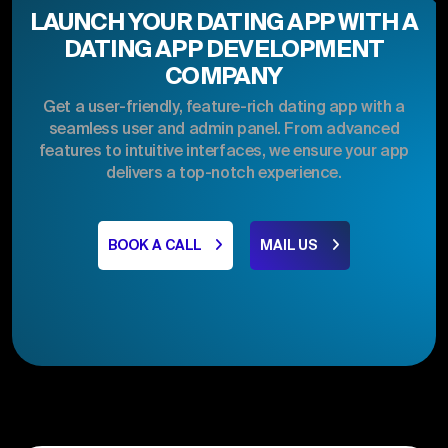
LAUNCH YOUR DATING APP WITH A
DATING APP DEVELOPMENT
COMPANY
Get a user-friendly, feature-rich dating app with a
seamless user and admin panel. From advanced
features to intuitive interfaces, we ensure your app
delivers a top-notch experience.
BOOK A CALL
MAIL US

_Work instruction_. Copy every line of the entries above in which "user" occurs.

_Response area_.
Get a user-friendly, feature-rich dating app with a
seamless user and admin panel. From advanced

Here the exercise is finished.